Heart mapping technique guides catheter repair of arrhythmia

By David March
Johns Hopkins Medicine

In experiments with dogs, Johns Hopkins researchers successfully used a 3-D map of the heart and a sensor-guided catheter to perform cardiac ablation, a mainstay treatment that stops abnormally fast and potentially fatal heartbeats, or arrhythmias. The Johns Hopkins findings, presented in November at the American Heart Association's Scientific Sessions 2005 in Dallas, provided information and technology used by the U.S. Food and Drug Administration to approve the system for testing in humans, now under way.

The Johns Hopkins team created its own 3-D models of each heart from images obtained by integrating and superimposing CT and MRI scans. Using an upgraded computer software program known as electroanatomic mapping, the scientists were able to color code the heart models' structures.

The scientists safely ablated, or destroyed, tiny areas of diseased heart tissue that facilitate rhythm disturbances, guided only by these anatomically precise, reconstructed 3-D maps.

During the procedure, a catheter containing a magnetic sensor in its tip was inserted through a vein in the dog's leg, then guided to the heart, where it was used to burn off the small part of heart muscle that gives rise to the errant signaling responsible for the arrhythmia.

A magnetic location pad was placed under the operating table and situated directly beneath the animal's body to detect the position of the catheter and compare it to the computer-generated image of the heart displayed on a screen.

"This is a significant improvement for patient safety and the performance of minimally invasive procedures in the heart," said study senior investigator and cardiologist Timm Dickfeld, an adjunct assistant professor at the School of Medicine and its Heart Institute. Current methods for visualizing the heart, using X-rays and fluoroscopy, are potentially hazardous, Dickfeld said, because they involve radiation and produce only two-dimensional images, which are not as accurate as 3-D images.

"Our study proves the effectiveness of 3-D mapping in guiding and pinpointing the catheter's tip during a procedure, giving the electrophysiologist a more concrete awareness of the placement of lesions, and it eliminates the need for an X-ray, reducing the amount of radiation exposure for the patient," he said.

As part of the study, the Johns Hopkins scientists performed catheter ablation in nine dogs who had nearly 50 CT markers, small waferlike targets that could be seen by a scanner, surgically implanted on the outside of their heart's muscle wall. The placement of the wafers covered all regions of the heart, especially those where arrhythmias are known to occur. Three-dimensional maps of the heart, made shortly before the procedure, were then used to guide the catheter to its targets.

After the procedure, analysis of heart tissue showed that the 3-D maps worked very well and were extremely precise and safe, Dickfeld said.
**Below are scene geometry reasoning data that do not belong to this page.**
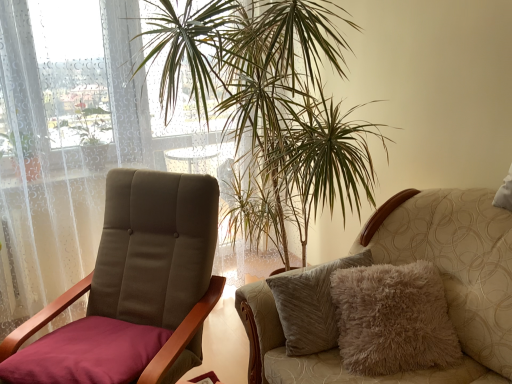 Question: Is point (485, 337) closer or farther from the camera than point (37, 352)?

Choices:
 (A) farther
 (B) closer

Answer: (B)

Question: Is fuzzy beige cushion at right, which appears as the 1th chair when viewed from the right, to the left or to the right of velvet maroon chair at left, which appears as the first chair when viewed from the left, in the image?

Choices:
 (A) left
 (B) right

Answer: (B)

Question: Estimate the real-world distances between objects in this image. Which object is farther from the velvet maroon chair at left, which appears as the first chair when viewed from the left?

Choices:
 (A) fuzzy beige cushion at right, which appears as the 1th chair when viewed from the right
 (B) green leafy plant at center

Answer: (B)

Question: Which is nearer to the green leafy plant at center?

Choices:
 (A) fuzzy beige cushion at right, the second chair from the left
 (B) velvet maroon chair at left, which appears as the first chair when viewed from the left

Answer: (B) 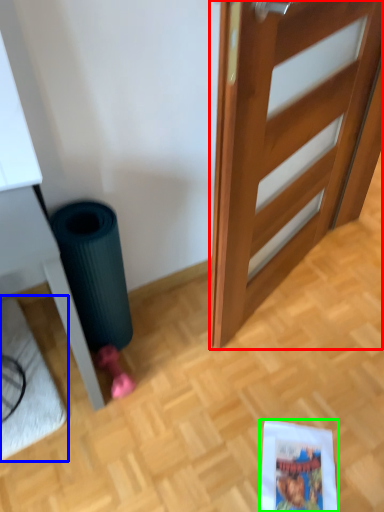 Question: Considering the real-world distances, which object is farthest from door (highlighted by a red box)? doormat (highlighted by a blue box) or comic book (highlighted by a green box)?

Choices:
 (A) doormat
 (B) comic book

Answer: (A) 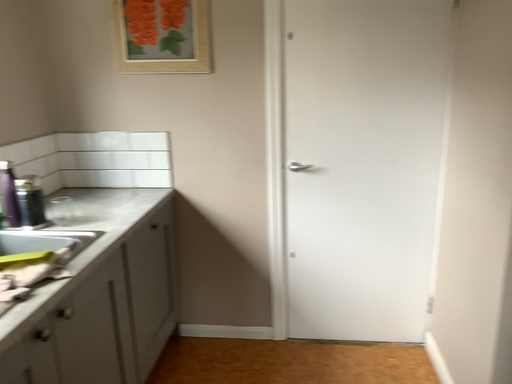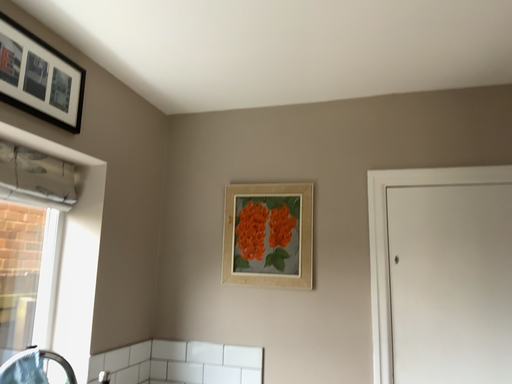 Question: Which way did the camera rotate in the video?

Choices:
 (A) rotated downward
 (B) rotated upward

Answer: (B) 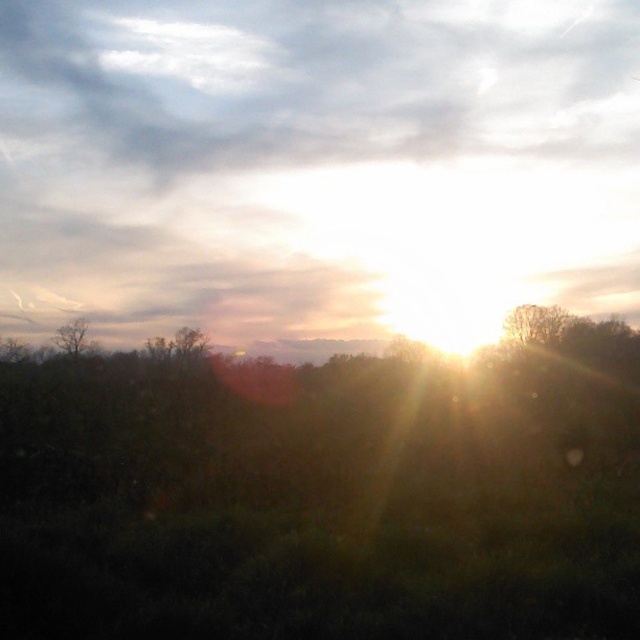 You are an astronomer analyzing the sunset scene. You notice the bare branches at center in the image. Can you determine their exact 2D coordinates based on the image grid?

The 2D coordinates of the bare branches at center are at point (532, 324).

Based on the photo, you are an observer standing in the forest facing the sunset. You notice two sets of bare branches in your view. Which set of bare branches, the bare branches at center or the bare branches at left, is closer to you?

The bare branches at center is positioned under the bare branches at left, so the bare branches at center is closer to you. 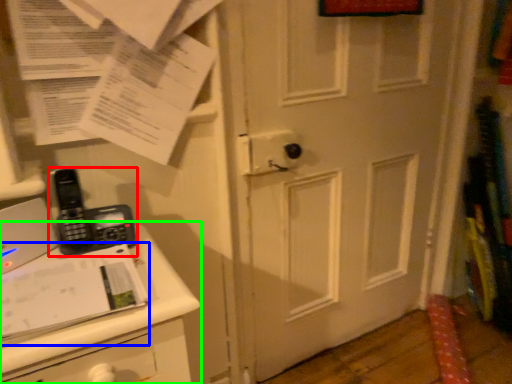 Question: Which object is the closest to the corded phone (highlighted by a red box)? Choose among these: journal (highlighted by a blue box) or changing table (highlighted by a green box).

Choices:
 (A) journal
 (B) changing table

Answer: (A) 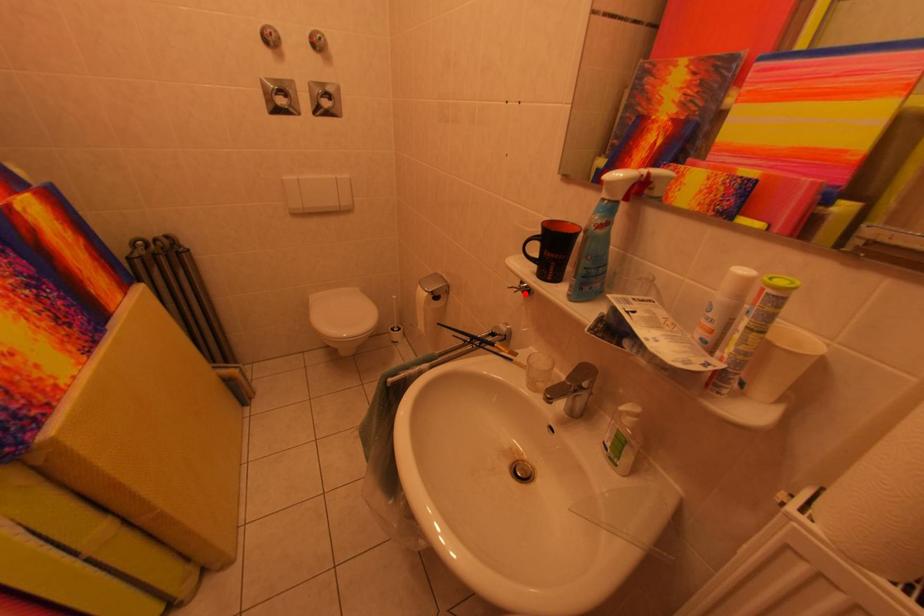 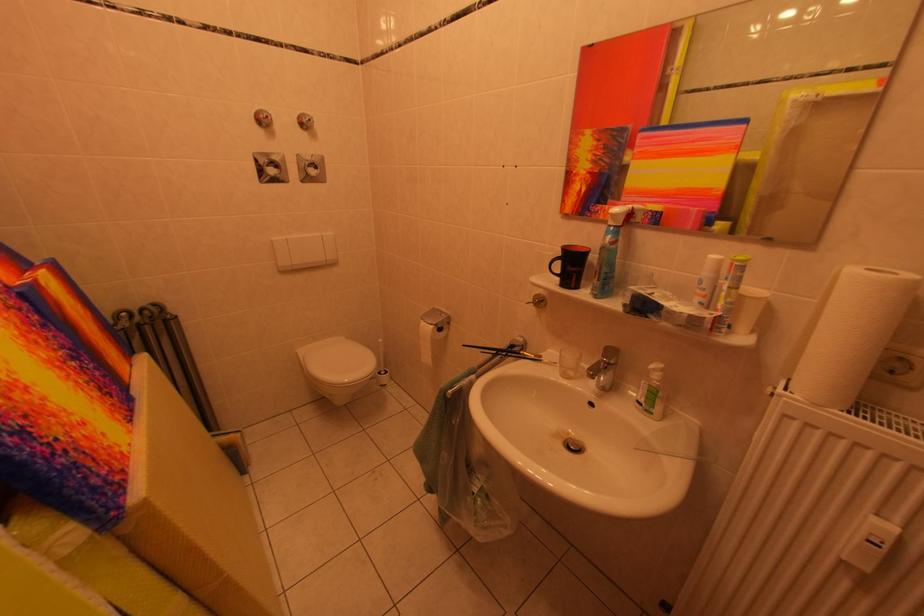 In the second image, find the point that corresponds to the highlighted location in the first image.

(541, 308)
The range of errors in pinpointing therapy to a lesion was between 1.9 millimeters and 4.9 millimeters, and well within lesion boundaries, which average 6 millimeters in diameter.

"A physician really needs precise anatomical information during ablation because one move in the wrong direction could damage healthy heart tissue or puncture the organ," said study lead investigator Jun Dong, a postdoctoral research fellow. Previous research by Dong and colleagues showed that such complications occur in nearly 5 percent of catheter ablation procedures for atrial fibrillation.

Funding for this study was provided by Biosense Webster of Haifa, Israel, the manufacturer of the electro-anatomic mapping system.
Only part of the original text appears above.